Copy every record word for word.

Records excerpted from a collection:
-- Opening Marker --
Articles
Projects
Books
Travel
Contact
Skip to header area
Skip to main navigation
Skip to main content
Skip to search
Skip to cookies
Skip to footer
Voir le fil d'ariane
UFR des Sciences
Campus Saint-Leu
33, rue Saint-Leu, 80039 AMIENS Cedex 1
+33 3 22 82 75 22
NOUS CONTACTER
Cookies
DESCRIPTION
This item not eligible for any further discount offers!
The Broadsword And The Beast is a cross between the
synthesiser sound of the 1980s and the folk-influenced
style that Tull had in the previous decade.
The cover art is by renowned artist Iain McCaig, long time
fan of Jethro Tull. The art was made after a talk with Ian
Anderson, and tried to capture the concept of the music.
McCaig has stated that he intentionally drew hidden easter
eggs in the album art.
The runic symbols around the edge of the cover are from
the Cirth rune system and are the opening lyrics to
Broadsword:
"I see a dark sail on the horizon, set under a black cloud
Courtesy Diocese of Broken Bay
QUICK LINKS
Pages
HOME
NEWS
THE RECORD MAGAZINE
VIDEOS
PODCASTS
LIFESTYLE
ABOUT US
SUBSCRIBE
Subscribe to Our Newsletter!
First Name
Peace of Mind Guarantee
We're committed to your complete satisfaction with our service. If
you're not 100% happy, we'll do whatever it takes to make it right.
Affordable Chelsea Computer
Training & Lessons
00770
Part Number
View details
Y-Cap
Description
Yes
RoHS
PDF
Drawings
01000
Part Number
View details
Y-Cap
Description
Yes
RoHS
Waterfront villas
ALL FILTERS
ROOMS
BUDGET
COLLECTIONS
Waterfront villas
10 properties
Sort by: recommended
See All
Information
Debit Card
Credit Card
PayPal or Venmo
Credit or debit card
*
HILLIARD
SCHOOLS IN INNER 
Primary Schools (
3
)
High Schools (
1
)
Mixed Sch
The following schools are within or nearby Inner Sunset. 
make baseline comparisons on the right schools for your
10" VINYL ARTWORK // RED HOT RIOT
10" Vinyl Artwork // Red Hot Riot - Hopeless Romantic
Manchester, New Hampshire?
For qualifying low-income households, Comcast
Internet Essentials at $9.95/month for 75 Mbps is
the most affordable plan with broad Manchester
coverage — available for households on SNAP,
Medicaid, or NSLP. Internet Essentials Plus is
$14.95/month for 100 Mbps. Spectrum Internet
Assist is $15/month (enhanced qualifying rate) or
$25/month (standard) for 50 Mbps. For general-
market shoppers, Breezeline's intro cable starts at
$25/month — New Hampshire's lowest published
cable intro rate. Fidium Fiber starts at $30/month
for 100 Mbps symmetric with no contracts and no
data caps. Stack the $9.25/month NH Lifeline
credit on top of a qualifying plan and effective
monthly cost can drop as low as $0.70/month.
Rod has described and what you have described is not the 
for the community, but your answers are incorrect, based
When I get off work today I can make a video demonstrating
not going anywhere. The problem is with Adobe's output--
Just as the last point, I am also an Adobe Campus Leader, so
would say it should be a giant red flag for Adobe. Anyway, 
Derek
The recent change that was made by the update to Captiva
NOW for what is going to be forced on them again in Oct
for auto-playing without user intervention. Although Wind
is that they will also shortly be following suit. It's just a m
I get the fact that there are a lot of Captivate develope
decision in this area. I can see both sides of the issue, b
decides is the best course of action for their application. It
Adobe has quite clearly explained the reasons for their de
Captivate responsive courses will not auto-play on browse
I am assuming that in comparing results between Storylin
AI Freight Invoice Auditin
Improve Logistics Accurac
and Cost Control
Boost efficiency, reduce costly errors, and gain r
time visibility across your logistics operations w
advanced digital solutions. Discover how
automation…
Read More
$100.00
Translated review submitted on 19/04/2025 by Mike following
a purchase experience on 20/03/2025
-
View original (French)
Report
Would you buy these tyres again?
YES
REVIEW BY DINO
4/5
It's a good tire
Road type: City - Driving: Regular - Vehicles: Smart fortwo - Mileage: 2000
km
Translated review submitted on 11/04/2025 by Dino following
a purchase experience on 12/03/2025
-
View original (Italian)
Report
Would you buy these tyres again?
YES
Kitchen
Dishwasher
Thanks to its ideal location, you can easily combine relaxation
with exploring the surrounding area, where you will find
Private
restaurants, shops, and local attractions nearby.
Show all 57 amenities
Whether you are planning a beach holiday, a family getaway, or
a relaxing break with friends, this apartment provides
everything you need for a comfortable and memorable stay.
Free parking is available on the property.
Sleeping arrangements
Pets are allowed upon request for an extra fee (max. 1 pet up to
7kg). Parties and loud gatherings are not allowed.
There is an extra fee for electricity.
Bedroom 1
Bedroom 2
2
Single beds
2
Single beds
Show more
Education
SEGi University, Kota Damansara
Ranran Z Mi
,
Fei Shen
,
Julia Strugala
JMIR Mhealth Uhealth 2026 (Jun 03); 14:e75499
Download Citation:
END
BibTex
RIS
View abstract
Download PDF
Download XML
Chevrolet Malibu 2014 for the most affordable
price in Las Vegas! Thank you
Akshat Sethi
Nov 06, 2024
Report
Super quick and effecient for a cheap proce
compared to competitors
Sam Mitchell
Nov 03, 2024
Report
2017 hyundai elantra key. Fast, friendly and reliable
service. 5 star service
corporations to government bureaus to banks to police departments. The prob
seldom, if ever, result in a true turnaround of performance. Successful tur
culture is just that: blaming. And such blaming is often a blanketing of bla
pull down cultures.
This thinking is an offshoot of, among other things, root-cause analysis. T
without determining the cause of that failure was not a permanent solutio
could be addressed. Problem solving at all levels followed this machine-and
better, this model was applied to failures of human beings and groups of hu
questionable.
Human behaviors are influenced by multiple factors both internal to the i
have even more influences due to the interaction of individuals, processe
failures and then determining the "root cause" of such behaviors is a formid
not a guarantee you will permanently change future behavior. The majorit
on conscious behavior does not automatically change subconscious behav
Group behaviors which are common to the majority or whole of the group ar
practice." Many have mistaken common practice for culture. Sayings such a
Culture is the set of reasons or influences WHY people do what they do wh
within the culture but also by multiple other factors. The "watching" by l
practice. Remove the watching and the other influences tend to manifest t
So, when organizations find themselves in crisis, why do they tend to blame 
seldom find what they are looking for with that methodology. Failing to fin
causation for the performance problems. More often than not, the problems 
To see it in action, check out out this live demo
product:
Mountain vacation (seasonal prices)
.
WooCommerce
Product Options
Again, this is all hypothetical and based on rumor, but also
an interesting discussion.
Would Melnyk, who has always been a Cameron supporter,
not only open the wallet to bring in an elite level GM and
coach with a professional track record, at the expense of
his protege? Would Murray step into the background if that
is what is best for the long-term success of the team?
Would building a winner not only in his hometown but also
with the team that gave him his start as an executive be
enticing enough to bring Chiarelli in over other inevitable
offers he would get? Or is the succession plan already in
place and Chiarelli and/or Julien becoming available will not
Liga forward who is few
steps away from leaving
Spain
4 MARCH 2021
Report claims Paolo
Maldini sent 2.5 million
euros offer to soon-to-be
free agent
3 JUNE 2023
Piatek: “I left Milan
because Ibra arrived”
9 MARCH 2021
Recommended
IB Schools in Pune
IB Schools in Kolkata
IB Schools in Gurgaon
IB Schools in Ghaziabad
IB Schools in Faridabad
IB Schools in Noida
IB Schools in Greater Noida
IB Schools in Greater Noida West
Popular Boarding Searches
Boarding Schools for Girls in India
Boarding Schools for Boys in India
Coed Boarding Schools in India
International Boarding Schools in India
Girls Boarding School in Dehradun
-- Closing Marker --
ANSWER TO THIS TASK:
Articles
Projects
Books
Travel
Contact
Skip to header area
Skip to main navigation
Skip to main content
Skip to search
Skip to cookies
Skip to footer
Voir le fil d'ariane
UFR des Sciences
Campus Saint-Leu
33, rue Saint-Leu, 80039 AMIENS Cedex 1
+33 3 22 82 75 22
NOUS CONTACTER
Cookies
DESCRIPTION
This item not eligible for any further discount offers!
The Broadsword And The Beast is a cross between the
synthesiser sound of the 1980s and the folk-influenced
style that Tull had in the previous decade.
The cover art is by renowned artist Iain McCaig, long time
fan of Jethro Tull. The art was made after a talk with Ian
Anderson, and tried to capture the concept of the music.
McCaig has stated that he intentionally drew hidden easter
eggs in the album art.
The runic symbols around the edge of the cover are from
the Cirth rune system and are the opening lyrics to
Broadsword:
"I see a dark sail on the horizon, set under a black cloud
Courtesy Diocese of Broken Bay
QUICK LINKS
Pages
HOME
NEWS
THE RECORD MAGAZINE
VIDEOS
PODCASTS
LIFESTYLE
ABOUT US
SUBSCRIBE
Subscribe to Our Newsletter!
First Name
Peace of Mind Guarantee
We're committed to your complete satisfaction with our service. If
you're not 100% happy, we'll do whatever it takes to make it right.
Affordable Chelsea Computer
Training & Lessons
00770
Part Number
View details
Y-Cap
Description
Yes
RoHS
PDF
Drawings
01000
Part Number
View details
Y-Cap
Description
Yes
RoHS
Waterfront villas
ALL FILTERS
ROOMS
BUDGET
COLLECTIONS
Waterfront villas
10 properties
Sort by: recommended
See All
Information
Debit Card
Credit Card
PayPal or Venmo
Credit or debit card
*
HILLIARD
SCHOOLS IN INNER 
Primary Schools (
3
)
High Schools (
1
)
Mixed Sch
The following schools are within or nearby Inner Sunset. 
make baseline comparisons on the right schools for your
10" VINYL ARTWORK // RED HOT RIOT
10" Vinyl Artwork // Red Hot Riot - Hopeless Romantic
Manchester, New Hampshire?
For qualifying low-income households, Comcast
Internet Essentials at $9.95/month for 75 Mbps is
the most affordable plan with broad Manchester
coverage — available for households on SNAP,
Medicaid, or NSLP. Internet Essentials Plus is
$14.95/month for 100 Mbps. Spectrum Internet
Assist is $15/month (enhanced qualifying rate) or
$25/month (standard) for 50 Mbps. For general-
market shoppers, Breezeline's intro cable starts at
$25/month — New Hampshire's lowest published
cable intro rate. Fidium Fiber starts at $30/month
for 100 Mbps symmetric with no contracts and no
data caps. Stack the $9.25/month NH Lifeline
credit on top of a qualifying plan and effective
monthly cost can drop as low as $0.70/month.
Rod has described and what you have described is not the 
for the community, but your answers are incorrect, based
When I get off work today I can make a video demonstrating
not going anywhere. The problem is with Adobe's output--
Just as the last point, I am also an Adobe Campus Leader, so
would say it should be a giant red flag for Adobe. Anyway, 
Derek
The recent change that was made by the update to Captiva
NOW for what is going to be forced on them again in Oct
for auto-playing without user intervention. Although Wind
is that they will also shortly be following suit. It's just a m
I get the fact that there are a lot of Captivate develope
decision in this area. I can see both sides of the issue, b
decides is the best course of action for their application. It
Adobe has quite clearly explained the reasons for their de
Captivate responsive courses will not auto-play on browse
I am assuming that in comparing results between Storylin
AI Freight Invoice Auditin
Improve Logistics Accurac
and Cost Control
Boost efficiency, reduce costly errors, and gain r
time visibility across your logistics operations w
advanced digital solutions. Discover how
automation…
Read More
$100.00
Translated review submitted on 19/04/2025 by Mike following
a purchase experience on 20/03/2025
-
View original (French)
Report
Would you buy these tyres again?
YES
REVIEW BY DINO
4/5
It's a good tire
Road type: City - Driving: Regular - Vehicles: Smart fortwo - Mileage: 2000
km
Translated review submitted on 11/04/2025 by Dino following
a purchase experience on 12/03/2025
-
View original (Italian)
Report
Would you buy these tyres again?
YES
Kitchen
Dishwasher
Thanks to its ideal location, you can easily combine relaxation
with exploring the surrounding area, where you will find
Private
restaurants, shops, and local attractions nearby.
Show all 57 amenities
Whether you are planning a beach holiday, a family getaway, or
a relaxing break with friends, this apartment provides
everything you need for a comfortable and memorable stay.
Free parking is available on the property.
Sleeping arrangements
Pets are allowed upon request for an extra fee (max. 1 pet up to
7kg). Parties and loud gatherings are not allowed.
There is an extra fee for electricity.
Bedroom 1
Bedroom 2
2
Single beds
2
Single beds
Show more
Education
SEGi University, Kota Damansara
Ranran Z Mi
,
Fei Shen
,
Julia Strugala
JMIR Mhealth Uhealth 2026 (Jun 03); 14:e75499
Download Citation:
END
BibTex
RIS
View abstract
Download PDF
Download XML
Chevrolet Malibu 2014 for the most affordable
price in Las Vegas! Thank you
Akshat Sethi
Nov 06, 2024
Report
Super quick and effecient for a cheap proce
compared to competitors
Sam Mitchell
Nov 03, 2024
Report
2017 hyundai elantra key. Fast, friendly and reliable
service. 5 star service
corporations to government bureaus to banks to police departments. The prob
seldom, if ever, result in a true turnaround of performance. Successful tur
culture is just that: blaming. And such blaming is often a blanketing of bla
pull down cultures.
This thinking is an offshoot of, among other things, root-cause analysis. T
without determining the cause of that failure was not a permanent solutio
could be addressed. Problem solving at all levels followed this machine-and
better, this model was applied to failures of human beings and groups of hu
questionable.
Human behaviors are influenced by multiple factors both internal to the i
have even more influences due to the interaction of individuals, processe
failures and then determining the "root cause" of such behaviors is a formid
not a guarantee you will permanently change future behavior. The majorit
on conscious behavior does not automatically change subconscious behav
Group behaviors which are common to the majority or whole of the group ar
practice." Many have mistaken common practice for culture. Sayings such a
Culture is the set of reasons or influences WHY people do what they do wh
within the culture but also by multiple other factors. The "watching" by l
practice. Remove the watching and the other influences tend to manifest t
So, when organizations find themselves in crisis, why do they tend to blame 
seldom find what they are looking for with that methodology. Failing to fin
causation for the performance problems. More often than not, the problems 
To see it in action, check out out this live demo
product:
Mountain vacation (seasonal prices)
.
WooCommerce
Product Options
Again, this is all hypothetical and based on rumor, but also
an interesting discussion.
Would Melnyk, who has always been a Cameron supporter,
not only open the wallet to bring in an elite level GM and
coach with a professional track record, at the expense of
his protege? Would Murray step into the background if that
is what is best for the long-term success of the team?
Would building a winner not only in his hometown but also
with the team that gave him his start as an executive be
enticing enough to bring Chiarelli in over other inevitable
offers he would get? Or is the succession plan already in
place and Chiarelli and/or Julien becoming available will not
Liga forward who is few
steps away from leaving
Spain
4 MARCH 2021
Report claims Paolo
Maldini sent 2.5 million
euros offer to soon-to-be
free agent
3 JUNE 2023
Piatek: “I left Milan
because Ibra arrived”
9 MARCH 2021
Recommended
IB Schools in Pune
IB Schools in Kolkata
IB Schools in Gurgaon
IB Schools in Ghaziabad
IB Schools in Faridabad
IB Schools in Noida
IB Schools in Greater Noida
IB Schools in Greater Noida West
Popular Boarding Searches
Boarding Schools for Girls in India
Boarding Schools for Boys in India
Coed Boarding Schools in India
International Boarding Schools in India
Girls Boarding School in Dehradun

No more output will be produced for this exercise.